* What you need to do *
Read the records below. Copy each line where the string "cross" occurs.

* Exercise input *
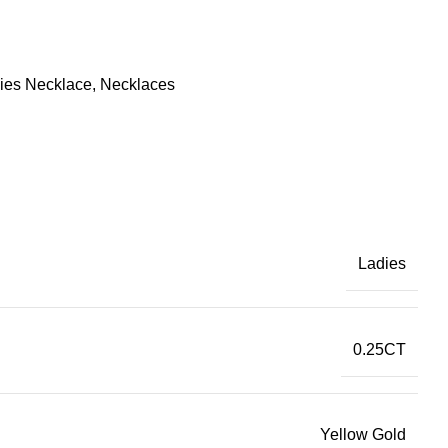
ies Necklace
,
Necklaces
Ladies
0.25CT
Yellow Gold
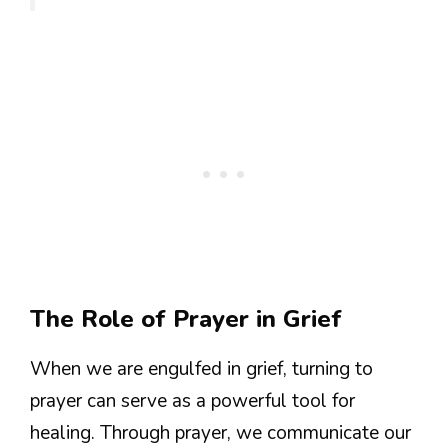
The Role of Prayer in Grief
When we are engulfed in grief, turning to
prayer can serve as a powerful tool for
healing. Through prayer, we communicate our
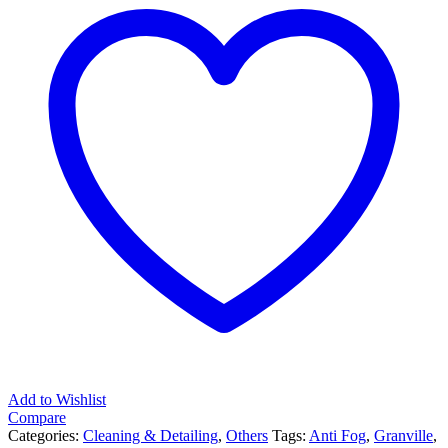
quantity
Add to Wishlist
Compare
Categories:
Cleaning & Detailing
,
Others
Tags:
Anti Fog
,
Granville
,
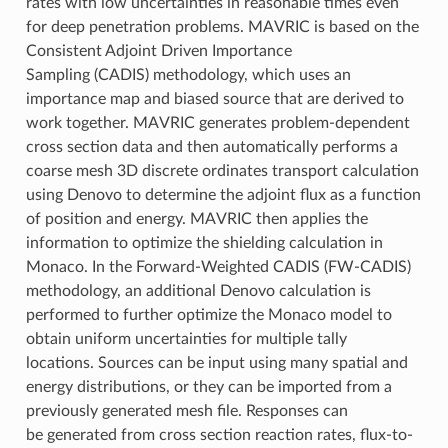
rates with low uncertainties in reasonable times even
for deep penetration problems. MAVRIC is based on the
Consistent Adjoint Driven Importance
Sampling (CADIS) methodology, which uses an
importance map and biased source that are derived to
work together. MAVRIC generates problem-dependent
cross section data and then automatically performs a
coarse mesh 3D discrete ordinates transport calculation
using Denovo to determine the adjoint flux as a function
of position and energy. MAVRIC then applies the
information to optimize the shielding calculation in
Monaco. In the Forward-Weighted CADIS (FW-CADIS)
methodology, an additional Denovo calculation is
performed to further optimize the Monaco model to
obtain uniform uncertainties for multiple tally
locations. Sources can be input using many spatial and
energy distributions, or they can be imported from a
previously generated mesh file. Responses can
be generated from cross section reaction rates, flux-to-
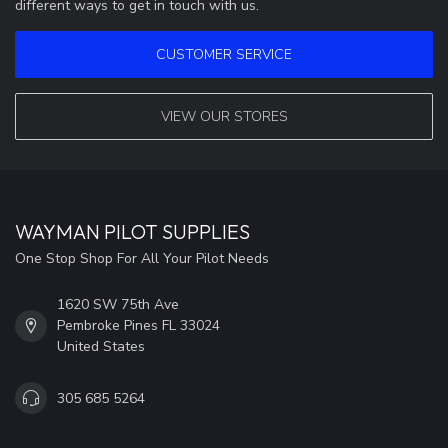
different ways to get in touch with us.
CUSTOMER SERVICE
VIEW OUR STORES
WAYMAN PILOT SUPPLIES
One Stop Shop For All Your Pilot Needs
1620 SW 75th Ave
Pembroke Pines FL 33024
United States
305 685 5264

* Solution to this exercise *
cross section data and then automatically performs a
be generated from cross section reaction rates, flux-to-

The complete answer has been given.